In this study, we identified two distinct molecular subtypes using genes related to EMT. These subgroups exhibited disparities in clinical features, OS, and genetic mutations. By employing nearest template prediction (NTP), we demonstrated the robust repeatability of our molecular classification within the original dataset and validated it across different datasets. This underscores the reliability of our classification approach, which centers on EMT, and offers promising new insights into colon cancer treatment and prognosis.
Materials and methods
Datasets and samples
We collected data from four Gene Expression Omnibus (GEO) datasets, specifically GSE17536 (55 stage II and 56 stage III patients with a median RFS of 3.0625 years; the 1-, 2-, and 3-year recurrence rate were 6.3%, 15.3%, and 23.4%, respectively), GSE29623 (Primary fresh frozen tissues from 65 patients (40 male and 25 female) with a mean age 65 ± 13 years and with AJCC Stages I (n = 7), II (n = 22), III (n = 18) and IV (n = 18) colon cancers, underwent RNA extraction and miRNA array analysis). and GSE71187 (189 samples with detail clinical information), all of which contained detailed survival information. Clinical information was obtained from the Cancer Genome Atlas Colon Adenocarcinoma (TCGA-COAD) project via the TCGA database. Potential batch effects were mitigated using the “Combat” package. GSE29621 and GSE39582 datasets were used to validate model accuracy.
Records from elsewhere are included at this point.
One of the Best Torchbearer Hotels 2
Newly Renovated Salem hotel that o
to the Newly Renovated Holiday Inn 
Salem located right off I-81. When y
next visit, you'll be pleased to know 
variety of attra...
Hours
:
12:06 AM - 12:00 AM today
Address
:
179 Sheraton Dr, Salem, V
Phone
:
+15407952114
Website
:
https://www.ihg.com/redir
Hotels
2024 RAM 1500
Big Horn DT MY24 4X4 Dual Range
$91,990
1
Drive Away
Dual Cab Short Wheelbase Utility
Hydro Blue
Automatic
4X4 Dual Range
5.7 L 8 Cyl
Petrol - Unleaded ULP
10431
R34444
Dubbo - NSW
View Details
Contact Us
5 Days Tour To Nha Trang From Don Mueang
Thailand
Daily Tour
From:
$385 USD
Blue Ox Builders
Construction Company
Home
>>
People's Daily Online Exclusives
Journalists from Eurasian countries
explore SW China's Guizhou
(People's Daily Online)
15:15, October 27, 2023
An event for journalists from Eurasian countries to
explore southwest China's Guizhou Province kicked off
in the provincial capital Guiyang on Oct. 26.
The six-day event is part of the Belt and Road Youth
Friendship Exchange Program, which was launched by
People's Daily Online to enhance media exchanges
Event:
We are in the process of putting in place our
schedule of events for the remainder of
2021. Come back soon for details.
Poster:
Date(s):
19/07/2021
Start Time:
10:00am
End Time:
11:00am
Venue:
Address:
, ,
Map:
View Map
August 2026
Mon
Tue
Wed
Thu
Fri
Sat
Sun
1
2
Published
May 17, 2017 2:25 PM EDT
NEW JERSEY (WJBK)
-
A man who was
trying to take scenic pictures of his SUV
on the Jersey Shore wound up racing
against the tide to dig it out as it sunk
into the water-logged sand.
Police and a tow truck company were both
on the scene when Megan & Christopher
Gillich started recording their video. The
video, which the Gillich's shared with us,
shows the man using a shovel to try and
Gene set variation analysis (GSVA)
The Hallmarker pathway is applied to help researchers gain a deeper understanding of gene function and regulatory relationships in the genome. Through the GSEA Hallmarker pathway, researchers can discover which genes are co-regulated in specific biological processes, revealing the function and mechanism of action of these genes in organisms. There are great significance for the study of biological processes, disease mechanisms, and the design of drug treatment regimens. For pathway analyses, we leveraged the 50 hallmark pathways from the molecular signature database, sourced from the “GSEABase” package. To streamline our analysis and minimize pathway overlap and redundancy among pathways, the gene sets associated with these pathways were trimmed, ensuring the uniqueness of genes within each pathway. GSVA gene set variant analysis is an analytical method that enriches the gene set of microarray and RNA-seq data under parametric and unsupervised conditions. GSVA converts a gene-sample data matrix (microarray data, FPKM, RPKM, etc.) into a gene set-sample matrix. Based on this matrix, the enrichment of gene sets (such as KEGG pathway) in each sample can be further analyzed. Since the results of GSVA are a gene set-sample enrichment matrix, there is more freedom in downstream analysis than other gene set enrichment methods such as GSEA (Gene Set Enrichment Analysis). Subsequently, the GSVA package23 (version 1.22.4) was employed to estimate pathway scores (Table S6).
Characterizing molecular subtypes and prognosis with immune cell data analysis
Two datasets encompassing gene expression matrices and data on the infiltration of 22 immune cells were used to confirm the existence of molecular subtypes. Gap statistics15 were utilized to determine the optimal number of subtypes and clustering prediction indices32 were used to assess the quality of cluster separation. Leveraging the capabilities of the “MOVICS” package in conjunction with the two datasets, we identified two distinct molecular subtypes with varying prognostic implications.
Immunohistochemistry
Formalin-fixed, paraffin-embedded tissue sections were routinely dewaxed and hydrated, and then antigen was extracted at 120 °C for 3 min in 10 mM citric acid buffer (pH 6.0). The sections were then treated with 3% hydrogen peroxide at room temperature for 15 min, washed with phosphate buffer saline (PBS), and blocked with 10% goat serum for nonspecific binding. The sections were incubated overnight at 4 °C with a 1:2000 dilution of primary BGN antibody (Proteintech: Cat No:67275-1-Ig; china), then incubated with biotin-labeled secondary antibody at room temperature for 15 min, stained with 3,3-diaminobenzidine (DAB), and red-stained with hematoxylin.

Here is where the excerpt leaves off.